Photo courtesy of: http://blessiblog.blogspot.ca/2012/11/have-icelandic-will-travel.html
How hard was it for your ancestors to get from their farm to the harbour where they would meet the ship that would take them on the first leg of their journey to Amerika?
Rodwell was in Iceland, the summer of 1879. He describes his trip. He’s traveling at the same time as some of our ancestors were making their trip over the mountain passes, through the lava fields, past the glacier covered mountains, over the bogs. Unfortunately, I don’t have a diary from my Great Grandparents describing their journey. However, I have Rodwell’s report in Nature.
This is what he says:
Climate.—The presence of jokulls covered with perpetual snow; of the Gulf Stream, and of an arctic current, tend to make the climate of Iceland very variable and subject to sudden changes. On August 20, when we left Kalmanstunga, in the centre of the island, the sun was as hot as during an English mid-August day; later in the day as we passed the Geitlands jokull a piercing icy wind bore down upon us with great force, and again towards evening when we entered the northern end of the Thingvellir valley it was warm and summer-like. During the course of that day we experienced a difference of more than 100 degrees F. Again on August 30, at Eyrarbakki, on the south coast….a crust of ice had formed on all exposed water. At 10 A.M. a bright hot August sun was shining and the air was still. At 3 P.M. rain and violent wind occurred, and towards evening, again cleared up. Frequently the wind drops suddenly and a complete change of weather may take place in the course of a few hours. The summer has been unusually dry and warm, but on August 31 the weather began to break up. On that day we travelled from Eyrarbakki to Reykjavik by way of Rekir (in Olfusahreppr), and we shall never forget the difficulties of crossing the Helliskard, a low spur of the mountain Hengill. The whole tract is either the living palagonite rock, or detached fragments heaped together in confusion. Hence it is only possible to proceed at a slow (sic)space. A violent wind swept over the face of the mountain, driving the rain in almost horizontal sheets along the surface. From time to time mists floated over the mountain, and it was bitterly cold.”
Did you know that? Did you know that this was what your lang lang amma braved? To come to Amerika so that her children and children’s children could have a better life? That your lang lang afi endured?
What he describes is not winter. It is August. “Piercing icy wind with great force” a difference in temperature in one day of a hundred degrees.
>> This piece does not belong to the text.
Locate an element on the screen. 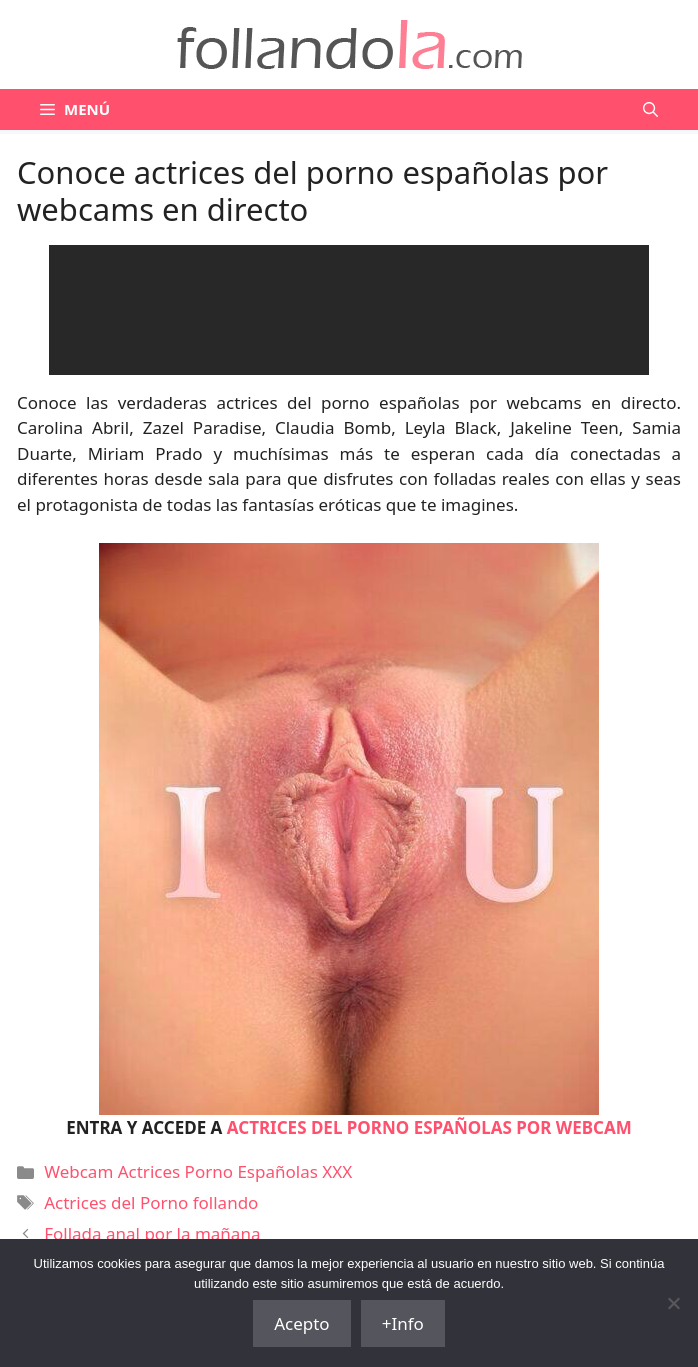 The height and width of the screenshot is (1367, 698). Follada anal por la mañana is located at coordinates (152, 1233).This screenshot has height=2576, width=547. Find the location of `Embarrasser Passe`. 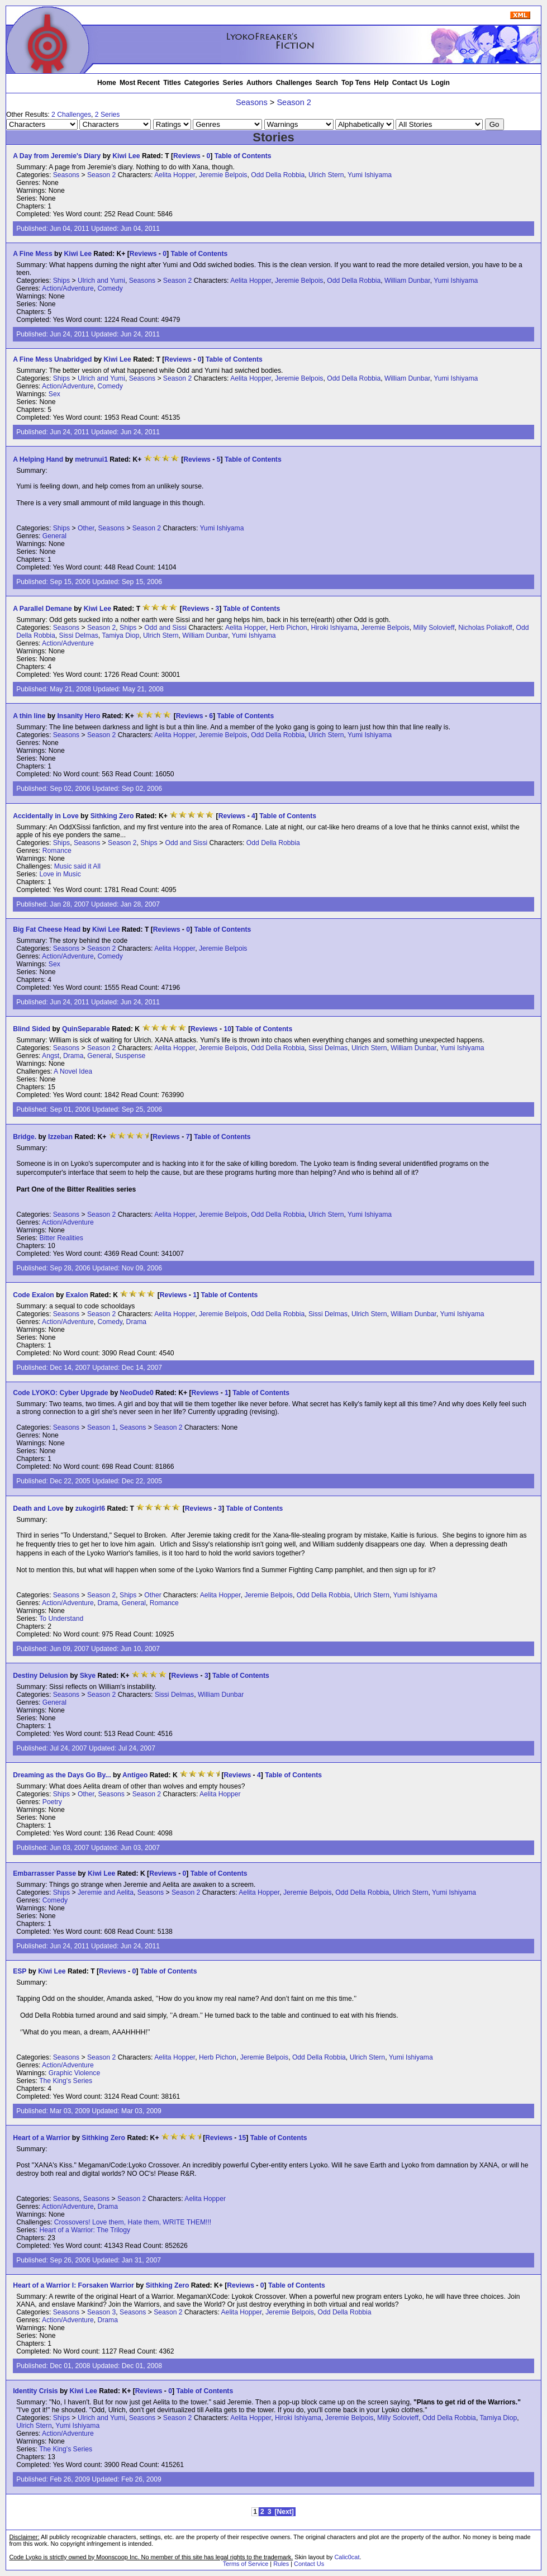

Embarrasser Passe is located at coordinates (44, 1873).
Rain and violent wind. The travelling from Eyrarbakki to Helliskard is so hard that he says he will never forget it. The wind drove rain in “almost horizontal sheets”. It “was bitterly cold.”
It wasn’t just adults that endured this type of trip to the harbour. It also was children. In my family there were daughters. Everyone would have been on horseback. Luggage on horseback. Riding into driving, horizontal rain. Battered by wind. Unable to go any faster.
Why do you celebrate Islendingadagurinn? Why do you go to Thorrablots? Why have you got a name plate in Icelandic in your yard? Why do you walk to the rock? Why do you eat vinarterta?
I hope you do them because you are proud of your Icelandic ancestors, because you enjoy the events and the food. I hope, though, you take time to think about a line of Icelandic horses with people hunched against wind and rain, following the tracks cut deep into the ground from centuries of use. Because that’s why you and I are here.